Provided information
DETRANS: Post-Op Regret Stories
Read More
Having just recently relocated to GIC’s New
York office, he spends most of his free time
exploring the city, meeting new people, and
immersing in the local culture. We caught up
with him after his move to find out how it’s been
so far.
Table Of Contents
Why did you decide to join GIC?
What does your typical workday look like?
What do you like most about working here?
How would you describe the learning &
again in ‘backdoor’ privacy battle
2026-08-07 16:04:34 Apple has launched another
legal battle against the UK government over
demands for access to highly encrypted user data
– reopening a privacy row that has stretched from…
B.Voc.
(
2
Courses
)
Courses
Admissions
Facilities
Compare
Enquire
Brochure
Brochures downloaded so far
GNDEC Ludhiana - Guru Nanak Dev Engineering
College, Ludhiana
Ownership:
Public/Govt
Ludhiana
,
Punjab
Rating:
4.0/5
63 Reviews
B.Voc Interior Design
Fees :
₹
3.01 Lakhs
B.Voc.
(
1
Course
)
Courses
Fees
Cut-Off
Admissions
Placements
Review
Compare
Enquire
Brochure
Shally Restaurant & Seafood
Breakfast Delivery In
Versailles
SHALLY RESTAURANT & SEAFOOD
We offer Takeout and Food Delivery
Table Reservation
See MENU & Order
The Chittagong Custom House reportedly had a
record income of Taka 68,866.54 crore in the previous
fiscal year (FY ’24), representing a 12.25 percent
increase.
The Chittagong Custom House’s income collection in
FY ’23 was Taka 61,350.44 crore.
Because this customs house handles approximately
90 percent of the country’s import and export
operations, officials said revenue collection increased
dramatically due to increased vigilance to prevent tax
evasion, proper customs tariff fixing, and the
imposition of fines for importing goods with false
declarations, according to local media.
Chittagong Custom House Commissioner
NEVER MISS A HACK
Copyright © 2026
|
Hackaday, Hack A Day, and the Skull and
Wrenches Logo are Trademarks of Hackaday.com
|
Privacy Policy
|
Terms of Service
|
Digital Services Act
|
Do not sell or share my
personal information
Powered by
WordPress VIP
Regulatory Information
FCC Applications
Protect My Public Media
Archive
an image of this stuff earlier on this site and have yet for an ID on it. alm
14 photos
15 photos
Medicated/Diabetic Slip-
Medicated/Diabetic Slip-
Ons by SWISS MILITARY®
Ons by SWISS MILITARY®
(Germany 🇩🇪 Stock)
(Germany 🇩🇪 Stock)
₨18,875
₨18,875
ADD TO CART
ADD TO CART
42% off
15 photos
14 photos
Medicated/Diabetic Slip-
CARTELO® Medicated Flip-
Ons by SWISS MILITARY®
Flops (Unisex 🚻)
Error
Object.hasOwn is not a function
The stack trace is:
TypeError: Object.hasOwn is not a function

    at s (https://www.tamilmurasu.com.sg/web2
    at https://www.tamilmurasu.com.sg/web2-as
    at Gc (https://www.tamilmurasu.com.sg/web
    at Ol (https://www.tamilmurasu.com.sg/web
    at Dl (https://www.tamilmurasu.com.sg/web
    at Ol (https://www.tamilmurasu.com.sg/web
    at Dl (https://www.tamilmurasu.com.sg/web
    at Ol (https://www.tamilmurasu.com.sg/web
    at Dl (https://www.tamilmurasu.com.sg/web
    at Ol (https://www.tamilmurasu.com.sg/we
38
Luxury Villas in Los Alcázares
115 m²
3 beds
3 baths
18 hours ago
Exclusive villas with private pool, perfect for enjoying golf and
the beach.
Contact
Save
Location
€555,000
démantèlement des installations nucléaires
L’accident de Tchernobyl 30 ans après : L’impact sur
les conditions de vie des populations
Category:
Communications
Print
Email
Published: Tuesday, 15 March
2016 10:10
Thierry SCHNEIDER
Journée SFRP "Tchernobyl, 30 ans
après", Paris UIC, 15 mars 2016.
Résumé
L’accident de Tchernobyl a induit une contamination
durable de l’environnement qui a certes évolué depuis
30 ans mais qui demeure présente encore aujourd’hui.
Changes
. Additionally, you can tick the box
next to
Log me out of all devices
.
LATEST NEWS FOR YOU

Task brief
Copy whichever lines in the listing above hold "increased".

Solution to this exercise
operations, officials said revenue collection increased
dramatically due to increased vigilance to prevent tax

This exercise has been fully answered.